Sweet buttery Jesus, mama loves her meat, but sometimes? You need to feed that sweet craving.
Often, I just quell it with a crappy diet soda or a low-carb protein shake, but there comes a time when you need an actual dessert, and that dessert better be chocolate.
Here is your solution:
Slutty Chocolate Balls In Your Mouth
• 1 cup Lily’s Sugar Free Chocolate Chips
• 3/4 cup heavy cream
• 3 tbsp grass-fed butter
• 4 tbsp Swerve Powdered Sugar
• 2 tsp bourbon or rum (why not both?)
• 1/4 tsp vanilla extract
Place the sugar free chocolate chips into a large, heat resistant glass mixing bowl.
Place the heavy cream, butter, and 4 tablespoons of sweetener into a small pot and heat over medium heat until small bubbles form around the sides of the pot and the cream is just starting to simmer.
Stir until sweetener has dissolved, then pour the hot cream over the chocolate chips and let sit for 5 minutes.
Stir gently with a whisk until smooth and fully incorporated. Add the vanilla and booze and stir.
Let cool then cover and refrigerate several hours until firm.
Once firm (if it’s too firm because you left it in too long, let it sit out for a half hour or so), place a piece of waxed paper on your work surface. Spoon the firm chocolate ganache from the bowl with a tablespoon or a melon baller and place onto the waxed paper. Continue until you’ve used the entire bowl of ganache. If your ganache is sticking to your spoon or melon baller, try dipping it in hot water before each scoop.

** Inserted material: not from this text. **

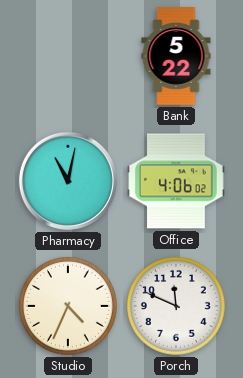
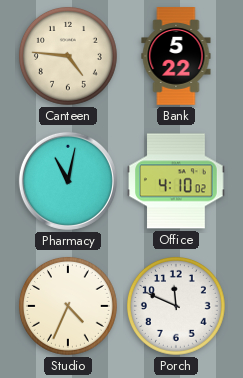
Canteen: none -> 4:46
Office: 4:06 -> 4:10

Roll each portion of ganache into round truffles – I use my hands. Just use your damn hands. They will smell delightful later. Try to roll into equal size balls, about the size of a large gumball or so – it’s totally up to you.
If you find that your truffles are too warm and soft to shape, refrigerate them for 30 minutes or until they are firm enough to handle again.
Finish: Once your truffles are all shaped, the truffles can be rolled in chopped nuts, grated chocolate, sesame seeds, coconut, sprinkles, crushed freeze-dried fruit, matcha powder, or unsweetened cocoa powder.
Store in an airtight container in the fridge, but remove and let sit until they’re close to room temperature before serving.